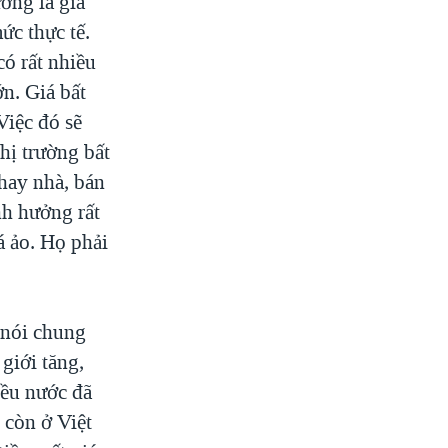
ường là giá
ức thực tế.
có rất nhiều
ớn. Giá bất
Việc đó sẽ
hị trường bất
 hay nhà, bán
nh hưởng rất
á ảo. Họ phải
à nói chung
giới tăng,
iều nước đã
, còn ở Việt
........
• EXERCISE DETAILS: Take the line holding "ức thực tế." and all lines after it through the end of the data, and set them down exactly.

• YOUR RESPONSE:
ức thực tế.
có rất nhiều
ớn. Giá bất
Việc đó sẽ
hị trường bất
 hay nhà, bán
nh hưởng rất
á ảo. Họ phải
à nói chung
giới tăng,
iều nước đã
, còn ở Việt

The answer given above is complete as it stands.